No sooner had I started work on the Rogue playtest than the Druid document dropped as well – so we’re on to the Druid.
The quick skim has it being pretty druid-y. I like some of the blurbs on different kinds of druids and the suggestion of finding the reason your character became a druid before starting play – and even better, why a secretive druid would be adventuring in the first place!
I’ve set up a kind of formula for these class playtests now, so let’s get to it.
Things that stay the same up to level 10:
Druidic and Spellcasting at level 1 (and all spell slots thereafter), Wild Shape and Druid Circle Features at levels 2, 6 and 10, ASI at levels 4 and 8, Wild Shape Improvements at levels 4 and 8 (but see below).
Things that are gone:
Dead Levels! There’s only new additions to the leveling.
So what new stuff are we getting instead?
Well, at level 1, we get Exploration Knacks, at level 2 there’s a few new features of Wild Shape, at level 3 we get Untamed Demeanour, level 5 gives us an additional Wild Shape Improvement, Druid Lore at level 7, and Ferocity and Serenity at level 9.
I covered Exploration Knacks in the Fighter playtest, but obviously they’re class specific so that do they do? Natural swim speeds, expertise dice (hello Rogue playtest) to certain checks such as Perception from a height, using Survival in place of Arcana for weird plants – basically they’re based on different terrains.

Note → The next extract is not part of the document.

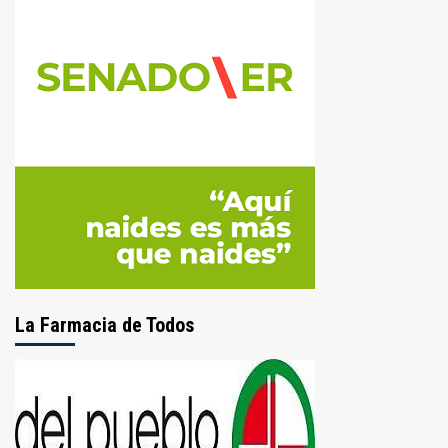
La Farmacia de Todos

The changes to Wild Shape are interesting – Druids don’t take on the hit points of their wild shapes but gain temporary hitpoints based on a die roll and the CR rating of their new form, which by the way starts at CR 1/2. Oh, and they can turn into plants as well as beasts.
There’s also a handy AC column in the new Wild Shape table, as AC in Wild Shape is now dependent on 1/4 Druid level rounded down.

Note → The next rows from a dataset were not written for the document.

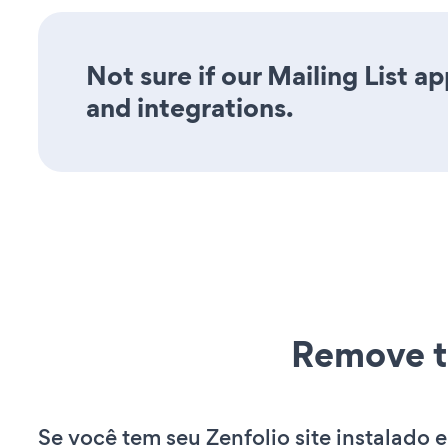
Not sure if our Mailing List ap
and integrations.
Remove t
Se você tem seu Zenfolio site instalado e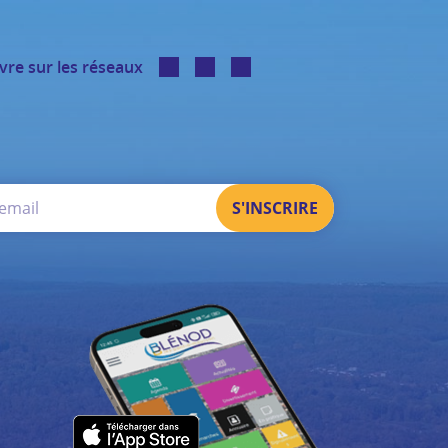
vre sur les réseaux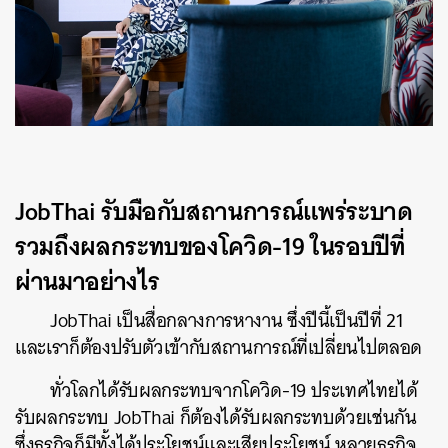
JobThai รับมือกับสถานการณ์แพร่ระบาด
รวมถึงผลกระทบของโควิด-19 ในรอบปีที่
ผ่านมาอย่างไร
JobThai เป็นสื่อกลางการหางาน ซึ่งปีนี้เป็นปีที่ 21
และเราก็ต้องปรับตัวเข้ากับสถานการณ์ที่เปลี่ยนไปตลอด
ทั่วโลกได้รับผลกระทบจากโควิด-19 ประเทศไทยได้
รับผลกระทบ JobThai ก็ต้องได้รับผลกระทบด้วยเช่นกัน
ซึ่งธุรกิจก็มีทั้งได้ประโยชน์และเสียประโยชน์ หลายธุรกิจ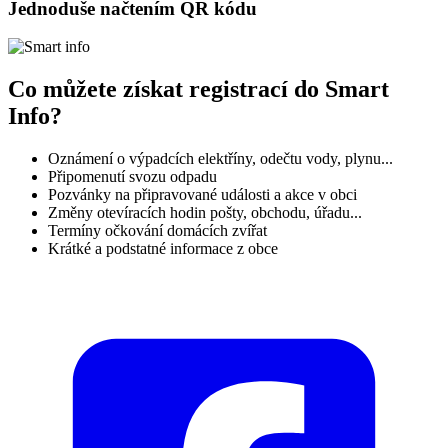
Jednoduše načtením QR kódu
Co můžete získat registrací do Smart
Info?
Oznámení o výpadcích elektříny, odečtu vody, plynu...
Připomenutí svozu odpadu
Pozvánky na připravované události a akce v obci
Změny otevíracích hodin pošty, obchodu, úřadu...
Termíny očkování domácích zvířat
Krátké a podstatné informace z obce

More on Wild Shape in a second.
Level 3’s Untamed Demeanour gives us some options for expertise dice and some skill quirks. Using Wisdom for Nature checks, expertise die on Animal Handling whilst also being able to speak to them at all times in Druidic, and understand them back, and finally attuning to local leylines to find North, nearby locations and anything untoward disrupting nature.

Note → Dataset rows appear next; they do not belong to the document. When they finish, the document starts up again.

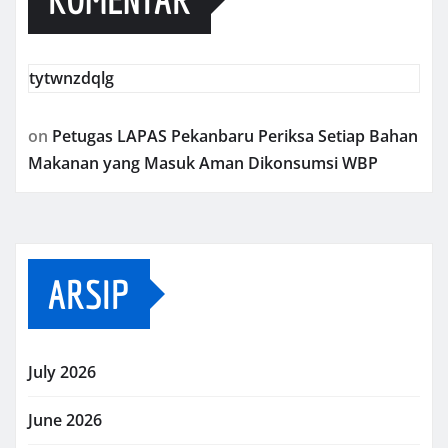
tytwnzdqlg
on
Petugas LAPAS Pekanbaru Periksa Setiap Bahan
Makanan yang Masuk Aman Dikonsumsi WBP
ARSIP
July 2026
June 2026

That last one seems the most flavourful, and I hope the Ranger gets it as an option as well.
Back to that Wild Shape improvement at level 5. The new Wild Shape table has four rows, not three – in this version of the 5e rules, Druids can always turn into a creature of CR 1/2, scaling to CR 2 at level 8 (!), but they can’t fly or swim until they reach level 5.
Druidic Lore at level 7 gives a couple of interesting abilities – scavenging from downed enemies for components worth gold to the right person, a sort of poison and venom intuition and advantage on saving throws against poison, and being able to cast a spell without verbal or somatic components once per long rest – unless someone else speaks Druidic, then they know what you’re doing!
Finally at level 9, Ferocity or Serenity. First of all, let me say I don’t like the name choice for this ability as our choices are – ferocity or serenity.
Ferocity adds a bonus to attack and temporary hitpoints whilst in Wild Shape, and Serenity gives advantage on concentration checks (!) and an option to convert uses of Wild Shape into spell slots.
Serenity seems pretty powerful.
So, over all I think there’s mostly hits for the Druid. I’m not entirely sure about a couple of the abilities, but I also know exactly which choices I’d make if I was building one as a character myself.
There’s a big emphasis on an air of mystery to the Druid, which I like but it feels a bit forced in places – I could play the character as a Discworld-style Witch with very little mystery to them, constantly explaining that what they’re doing isn’t that mystical and it’s just knowing how to do it.
I’ll be looking to see what parts of the class are the most popular now.